La libéralisation des mœurs en matière de sexualité progresse, fort heureusement, dans nos sociétés occidentalisées, si bien que les attitudes agressives et propos insultants du siècle dernier, adressés aux homosexuels, s’effacent pour laisser la place à l’acceptation et la banalisation d’une orientation sexuelle naturelle et propre à la sexualité humaine.

Mais si elle est acceptée dans son ensemble, à l’échelle de la population, elle reste souvent décriée lorsque ce que ce choix s’exprime au terme d’une relation homme-femme, où, il est vrai, l’implication émotionnelle ne facilite pas l’acceptation, comme dans tout divorce me direz-vous…

Aujourd’hui, Laurence, institutrice dans l’enseignement libre en primaire et maman de deux enfants, en couple avec Sonia, animatrice et maman également de deux enfants, a souhaité témoigner de son parcours et de ses souffrances, avec beaucoup d’amour et de respect envers les gens qu’elles aiment et qu’elle a aimés. 

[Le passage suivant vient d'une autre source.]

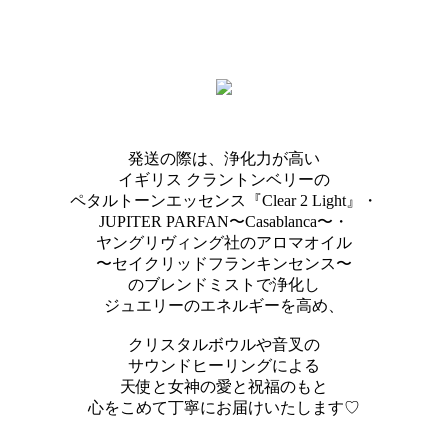
発送の際は、浄化力が高い
イギリス クラントンベリーの
ペタルトーンエッセンス『Clear 2 Light』・
JUPITER PARFAN〜Casablanca〜・
ヤングリヴィング社のアロマオイル
〜セイクリッドフランキンセンス〜
のブレンドミストで浄化し
ジュエリーのエネルギーを高め、
クリスタルボウルや音叉の
サウンドヒーリングによる
天使と女神の愛と祝福のもと
心をこめて丁寧にお届けいたします♡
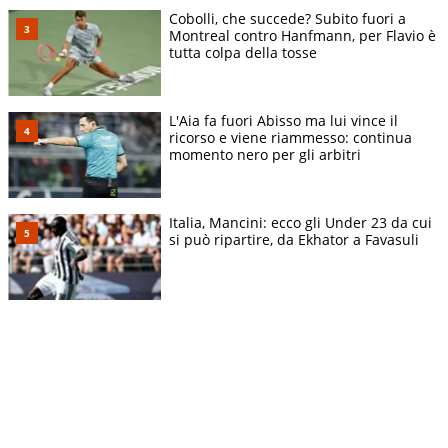
Cobolli, che succede? Subito fuori a
Montreal contro Hanfmann, per Flavio è
tutta colpa della tosse
L'Aia fa fuori Abisso ma lui vince il
ricorso e viene riammesso: continua
momento nero per gli arbitri
Italia, Mancini: ecco gli Under 23 da cui
si può ripartire, da Ekhator a Favasuli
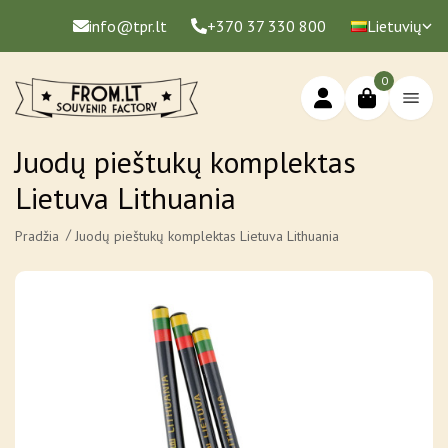
info@tpr.lt
+370 37 330 800
Lietuvių
0
Juodų pieštukų komplektas
Lietuva Lithuania
Pradžia
Juodų pieštukų komplektas Lietuva Lithuania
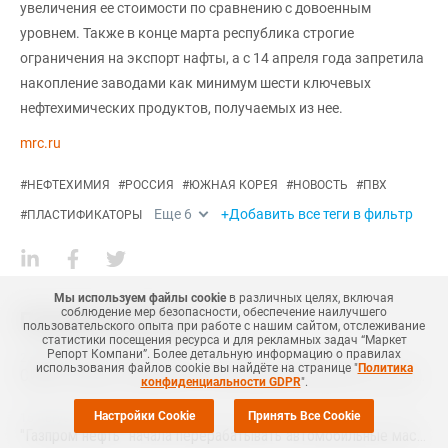
увеличения ее стоимости по сравнению с довоенным
уровнем. Также в конце марта республика строгие
ограничения на экспорт нафты, а с 14 апреля года запретила
накопление заводами как минимум шести ключевых
нефтехимических продуктов, получаемых из нее.
mrc.ru
#
НЕФТЕХИМИЯ
#
РОССИЯ
#
ЮЖНАЯ КОРЕЯ
#
НОВОСТЬ
#
ПВХ
Еще
6
+Добавить все теги в фильтр
#
ПЛАСТИФИКАТОРЫ
Мы используем файлы cookie
в различных целях, включая
соблюдение мер безопасности, обеспечение наилучшего
Похожие новости
пользовательского опыта при работе с нашим сайтом, отслеживание
статистики посещения ресурса и для рекламных задач “Маркет
Репорт Компани”. Более детальную информацию о правилах
23 Апреля
,
2025
использования файлов cookie вы найдёте на странице "
Политика
СИБУР окажет поддержку локализации производства строительных материалов
конфиденциальности GDPR
".
Настройки Cookie
Принять Все Cookie
15 Августа
,
2024
"Газпром нефть" начала перерабатывать автомобильные масла в компонент для возведения дорог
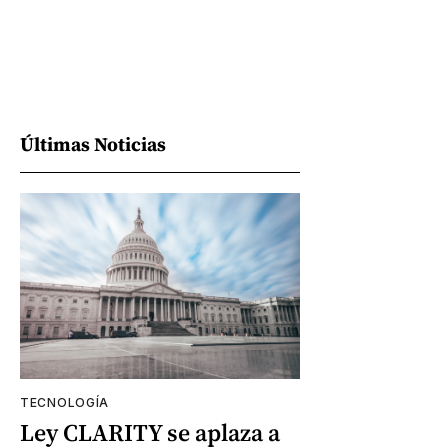
Últimas Noticias
TECNOLOGÍA
Ley CLARITY se aplaza a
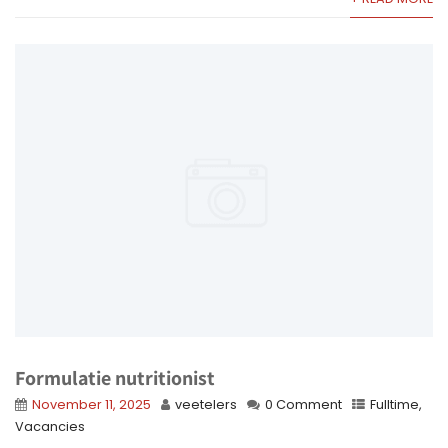
Formulatie nutritionist
November 11, 2025
veetelers
0 Comment
Fulltime
,
Vacancies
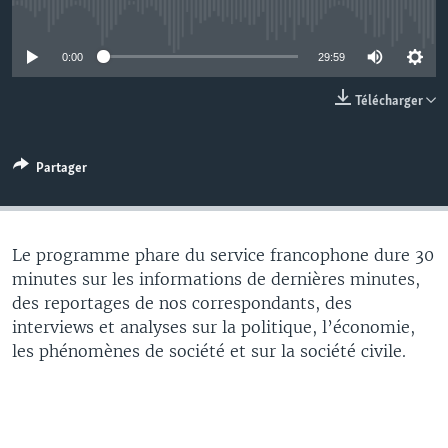
No media source currently available
0:00
29:59
Télécharger
Partager
Le programme phare du service francophone dure 30
minutes sur les informations de dernières minutes,
des reportages de nos correspondants, des
interviews et analyses sur la politique, l’économie,
les phénomènes de société et sur la société civile.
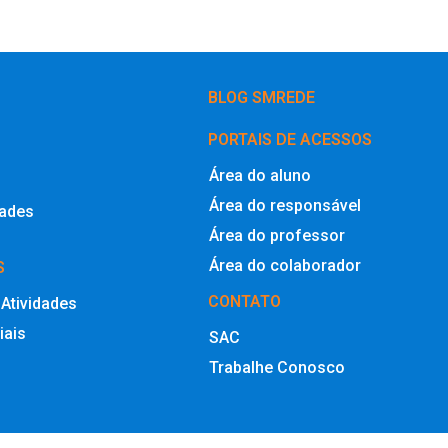
BLOG SMREDE
PORTAIS DE ACESSOS
Área do aluno
Área do responsável
dades
Área do professor
Área do colaborador
S
CONTATO
 Atividades
iais
SAC
Trabalhe Conosco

Laurence, quelle était votre vie avant Sonia ?

L’homosexualité s’est imposée à moi à l’âge de 46 ans. J’étais mariée depuis vingt-quatre ans et maman de deux enfants, un garçon et une fille, âgés respectivement de 17 ans et 20 ans.

J’étais sincèrement heureuse avec mon mari. Je l’avais rencontré à l’âge de 11 ans. Cela faisait trente ans que nous étions ensemble. En fait, j’avais une vie comme beaucoup en rêverait : un homme qui a l’esprit de famille, une belle et grande maison, nous partions souvent en vacances et nous ne nous disputions pratiquement jamais.

À l’époque, nous fréquentions déjà Sonia, qui était en couple avec une autre femme. Elles ont eu ensemble deux enfants. Je la connaissais aussi depuis longtemps, grâce aux animations musicales organisées dans l’école où je travaille.

Bref, tout le monde se connaissait et tout le monde s’entendait bien.

Que s’est-il passé pour que vous décidiez de changer votre vie de tout au tout ?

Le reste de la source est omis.